ACTION ITEM:
Exactly as written, repeat all of the records below.
DATA PROVIDED: Begin
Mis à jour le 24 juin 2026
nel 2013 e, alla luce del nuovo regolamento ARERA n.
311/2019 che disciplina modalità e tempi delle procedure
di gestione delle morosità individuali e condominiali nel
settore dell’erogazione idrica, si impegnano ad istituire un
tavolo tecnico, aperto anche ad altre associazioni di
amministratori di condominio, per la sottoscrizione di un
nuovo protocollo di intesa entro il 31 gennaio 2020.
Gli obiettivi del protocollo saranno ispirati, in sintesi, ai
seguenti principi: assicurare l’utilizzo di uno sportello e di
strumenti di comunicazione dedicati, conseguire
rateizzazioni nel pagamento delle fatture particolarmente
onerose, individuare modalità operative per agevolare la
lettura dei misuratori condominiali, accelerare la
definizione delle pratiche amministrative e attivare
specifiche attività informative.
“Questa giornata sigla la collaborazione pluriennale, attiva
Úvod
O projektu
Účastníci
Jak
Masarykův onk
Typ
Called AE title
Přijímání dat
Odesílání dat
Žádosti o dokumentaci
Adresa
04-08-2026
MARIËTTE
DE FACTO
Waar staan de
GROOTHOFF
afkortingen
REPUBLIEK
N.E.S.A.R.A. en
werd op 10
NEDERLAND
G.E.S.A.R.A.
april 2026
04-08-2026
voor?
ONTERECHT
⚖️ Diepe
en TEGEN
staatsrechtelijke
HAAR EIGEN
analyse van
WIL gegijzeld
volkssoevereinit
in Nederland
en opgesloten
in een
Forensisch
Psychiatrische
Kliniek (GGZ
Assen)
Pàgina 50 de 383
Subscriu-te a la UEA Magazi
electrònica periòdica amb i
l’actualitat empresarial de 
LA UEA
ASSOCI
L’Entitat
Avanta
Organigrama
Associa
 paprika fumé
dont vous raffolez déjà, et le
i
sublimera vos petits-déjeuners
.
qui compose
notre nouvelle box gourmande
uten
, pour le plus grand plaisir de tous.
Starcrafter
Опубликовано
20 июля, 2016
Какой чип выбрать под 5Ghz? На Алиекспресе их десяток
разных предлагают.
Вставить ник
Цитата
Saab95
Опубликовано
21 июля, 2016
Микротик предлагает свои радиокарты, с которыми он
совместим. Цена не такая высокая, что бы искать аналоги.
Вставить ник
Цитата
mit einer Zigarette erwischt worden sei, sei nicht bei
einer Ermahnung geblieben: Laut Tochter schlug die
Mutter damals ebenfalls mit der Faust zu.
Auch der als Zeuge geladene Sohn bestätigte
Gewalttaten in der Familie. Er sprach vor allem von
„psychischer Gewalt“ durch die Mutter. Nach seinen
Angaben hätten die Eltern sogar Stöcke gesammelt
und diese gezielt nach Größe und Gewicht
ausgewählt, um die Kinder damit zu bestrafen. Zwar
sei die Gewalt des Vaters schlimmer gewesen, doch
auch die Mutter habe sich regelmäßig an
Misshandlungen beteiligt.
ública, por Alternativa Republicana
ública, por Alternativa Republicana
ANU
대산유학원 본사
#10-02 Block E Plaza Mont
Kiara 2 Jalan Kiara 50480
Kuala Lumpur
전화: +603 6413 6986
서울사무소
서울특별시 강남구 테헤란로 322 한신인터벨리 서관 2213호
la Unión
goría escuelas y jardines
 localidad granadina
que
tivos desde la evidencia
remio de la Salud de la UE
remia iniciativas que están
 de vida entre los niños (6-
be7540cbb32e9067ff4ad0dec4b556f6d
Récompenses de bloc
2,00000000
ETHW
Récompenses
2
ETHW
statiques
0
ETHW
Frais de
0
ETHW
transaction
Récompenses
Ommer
DATA PROVIDED: End
ANSWER TO THIS TASK:
Mis à jour le 24 juin 2026
nel 2013 e, alla luce del nuovo regolamento ARERA n.
311/2019 che disciplina modalità e tempi delle procedure
di gestione delle morosità individuali e condominiali nel
settore dell’erogazione idrica, si impegnano ad istituire un
tavolo tecnico, aperto anche ad altre associazioni di
amministratori di condominio, per la sottoscrizione di un
nuovo protocollo di intesa entro il 31 gennaio 2020.
Gli obiettivi del protocollo saranno ispirati, in sintesi, ai
seguenti principi: assicurare l’utilizzo di uno sportello e di
strumenti di comunicazione dedicati, conseguire
rateizzazioni nel pagamento delle fatture particolarmente
onerose, individuare modalità operative per agevolare la
lettura dei misuratori condominiali, accelerare la
definizione delle pratiche amministrative e attivare
specifiche attività informative.
“Questa giornata sigla la collaborazione pluriennale, attiva
Úvod
O projektu
Účastníci
Jak
Masarykův onk
Typ
Called AE title
Přijímání dat
Odesílání dat
Žádosti o dokumentaci
Adresa
04-08-2026
MARIËTTE
DE FACTO
Waar staan de
GROOTHOFF
afkortingen
REPUBLIEK
N.E.S.A.R.A. en
werd op 10
NEDERLAND
G.E.S.A.R.A.
april 2026
04-08-2026
voor?
ONTERECHT
⚖️ Diepe
en TEGEN
staatsrechtelijke
HAAR EIGEN
analyse van
WIL gegijzeld
volkssoevereinit
in Nederland
en opgesloten
in een
Forensisch
Psychiatrische
Kliniek (GGZ
Assen)
Pàgina 50 de 383
Subscriu-te a la UEA Magazi
electrònica periòdica amb i
l’actualitat empresarial de 
LA UEA
ASSOCI
L’Entitat
Avanta
Organigrama
Associa
 paprika fumé
dont vous raffolez déjà, et le
i
sublimera vos petits-déjeuners
.
qui compose
notre nouvelle box gourmande
uten
, pour le plus grand plaisir de tous.
Starcrafter
Опубликовано
20 июля, 2016
Какой чип выбрать под 5Ghz? На Алиекспресе их десяток
разных предлагают.
Вставить ник
Цитата
Saab95
Опубликовано
21 июля, 2016
Микротик предлагает свои радиокарты, с которыми он
совместим. Цена не такая высокая, что бы искать аналоги.
Вставить ник
Цитата
mit einer Zigarette erwischt worden sei, sei nicht bei
einer Ermahnung geblieben: Laut Tochter schlug die
Mutter damals ebenfalls mit der Faust zu.
Auch der als Zeuge geladene Sohn bestätigte
Gewalttaten in der Familie. Er sprach vor allem von
„psychischer Gewalt“ durch die Mutter. Nach seinen
Angaben hätten die Eltern sogar Stöcke gesammelt
und diese gezielt nach Größe und Gewicht
ausgewählt, um die Kinder damit zu bestrafen. Zwar
sei die Gewalt des Vaters schlimmer gewesen, doch
auch die Mutter habe sich regelmäßig an
Misshandlungen beteiligt.
ública, por Alternativa Republicana
ública, por Alternativa Republicana
ANU
대산유학원 본사
#10-02 Block E Plaza Mont
Kiara 2 Jalan Kiara 50480
Kuala Lumpur
전화: +603 6413 6986
서울사무소
서울특별시 강남구 테헤란로 322 한신인터벨리 서관 2213호
la Unión
goría escuelas y jardines
 localidad granadina
que
tivos desde la evidencia
remio de la Salud de la UE
remia iniciativas que están
 de vida entre los niños (6-
be7540cbb32e9067ff4ad0dec4b556f6d
Récompenses de bloc
2,00000000
ETHW
Récompenses
2
ETHW
statiques
0
ETHW
Frais de
0
ETHW
transaction
Récompenses
Ommer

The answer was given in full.